God isn’t found easily in my thesaurus, or my dictionary for that matter. Those places are too dull, too lifeless for such a word. Something else I was reading this morning was an essay on thrift. The writer was arguing that thrift should be a verb as well as a noun.
I feel that way about God. God is a verb, not a noun. God is action, is doing, is being, and is creating. Isn’t that the essence of God – creation? What I see God doing in this world certainly isn’t passive, and certainly isn’t just a thing, or an object. Instead God is the doing, the acting, the growing, the changing that is around us -- if we choose to look.
As I sit down with pen and paper seeking to write, or pick up the guitar, or break out m camera and take a look at a vase of Japanese iris on a rainy day, I experience God. I experience God in the rolling of the thunder and flashing of lightning awakening me from sleep in the night, or the purring of the cat as I pet his belly and scratch his ears, or in the flickering of the silver screen as I lose myself at the local cinema.
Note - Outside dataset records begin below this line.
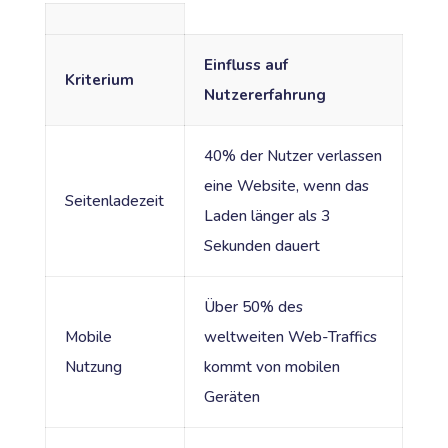
Einfluss auf
Kriterium
Nutzererfahrung
40% der Nutzer verlassen
eine Website, wenn das
Seitenladezeit
Laden länger als 3
Sekunden dauert
Über 50% des
Mobile
weltweiten Web-Traffics
Nutzung
kommt von mobilen
Geräten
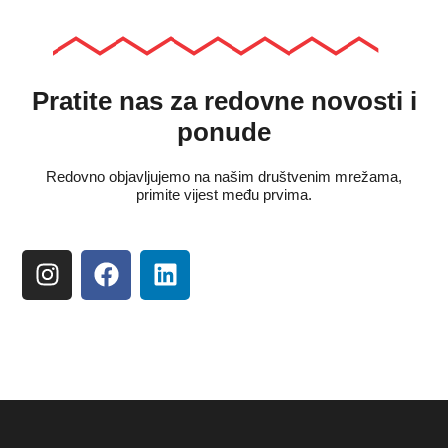
Pratite nas za redovne novosti i
ponude
Redovno objavljujemo na našim društvenim mrežama,
primite vijest među prvima.
I
F
L
n
a
i
s
c
n
t
e
k
a
b
e
g
o
d
r
o
i
a
k
n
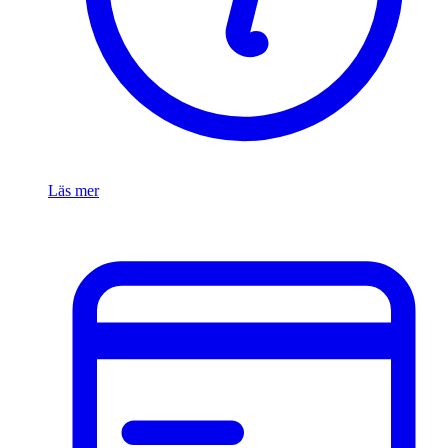
Läs mer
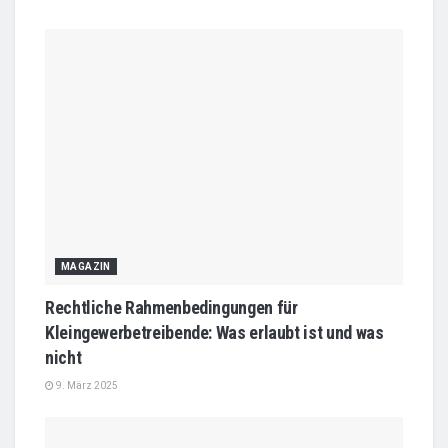
MAGAZIN
Rechtliche Rahmenbedingungen für
Kleingewerbetreibende: Was erlaubt ist und was
nicht
9. März 2025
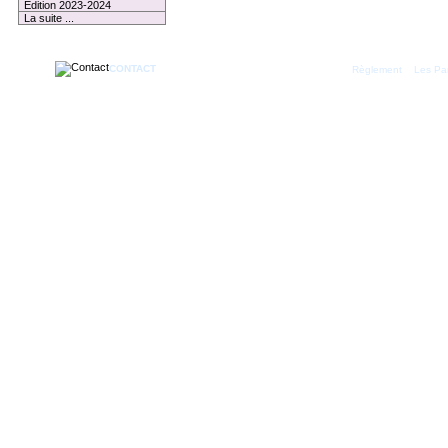
Edition 2023-2024
La suite ...
CONTACT
|
Règlement
Les Par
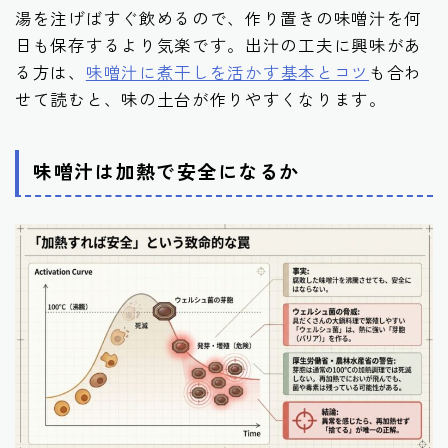
湯を注げばすぐ飲めるので、作り置きの味噌汁を何
日も保存するより気楽です。出汁の工夫に興味があ
る方は、
味噌汁に煮干しを活かす基本とコツ
も合わ
せて読むと、味の土台が作りやすくなります。
味噌汁は加熱で安全になるか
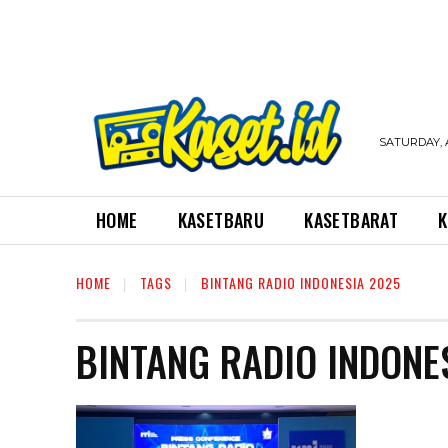
SATURDAY, 
HOME
KASETBARU
KASETBARAT
K
HOME
TAGS
BINTANG RADIO INDONESIA 2025
BINTANG RADIO INDONE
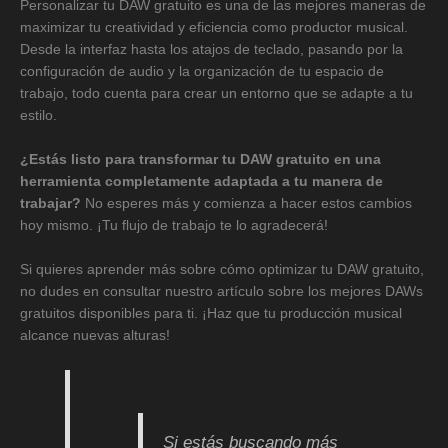
Personalizar tu DAW gratuito es una de las mejores maneras de
maximizar tu creatividad y eficiencia como productor musical.
Desde la interfaz hasta los atajos de teclado, pasando por la
configuración de audio y la organización de tu espacio de
trabajo, todo cuenta para crear un entorno que se adapte a tu
estilo.
¿Estás listo para transformar tu DAW gratuito en una
herramienta completamente adaptada a tu manera de
trabajar?
No esperes más y comienza a hacer estos cambios
hoy mismo. ¡Tu flujo de trabajo te lo agradecerá!
Si quieres aprender más sobre cómo optimizar tu DAW gratuito,
no dudes en consultar nuestro artículo sobre los mejores DAWs
gratuitos disponibles para ti. ¡Haz que tu producción musical
alcance nuevas alturas!
Si estás buscando más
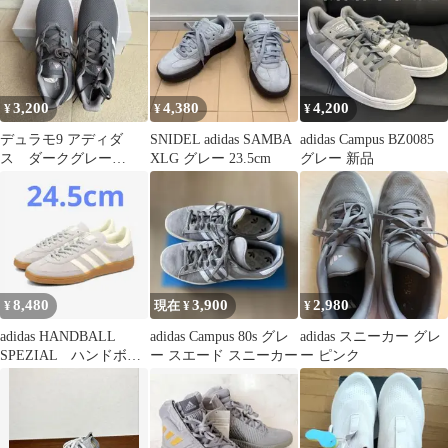
3,200
4,380
4,200
¥
¥
¥
デュラモ9 アディダ
SNIDEL adidas SAMBA
adidas Campus BZ0085
ス ダークグレー
XLG グレー 23.5cm
グレー 新品
（46）26.0cm 未使用品
8,480
3,900
2,980
¥
現在 ¥
¥
adidas HANDBALL
adidas Campus 80s グレ
adidas スニーカー グレ
SPEZIAL ハンドボー
ー スエード スニーカー
ー ピンク
ル スペツィアル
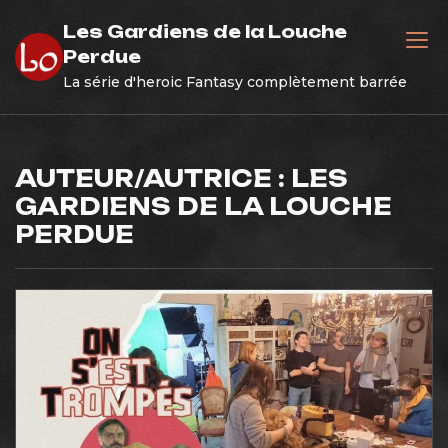
Skip
Les Gardiens de la Louche
to
Perdue
content
La série d'heroic Fantasy complètement barrée
AUTEUR/AUTRICE :
LES
GARDIENS DE LA LOUCHE
PERDUE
These actions, doings, creations are God, around me.
I experienced God as a verb at a funeral a few days ago. People spoke of Kate as a person of action, her beauty and love expressed in her actions, her love and embracing of others. IT was not a sad service, but instead a slide show of countless actions of love and kindnesses. It was a rich kaleidoscope of her love energy, of God-action. Rather than grief, the room was filled with amazement and vibrancy.
“The point is that you try using it.” Ah, but can I simply study it from afar? Can I intellectualize it, analyze it, look it up in books, and create footnotes for my essay? No, that’s not the point. The point is that one needs to get off one’s butt, and tap into this energy, this God, and then go out and God. Let it flow, let it vibrate; let it out, in one form or another. Just do it. Just God.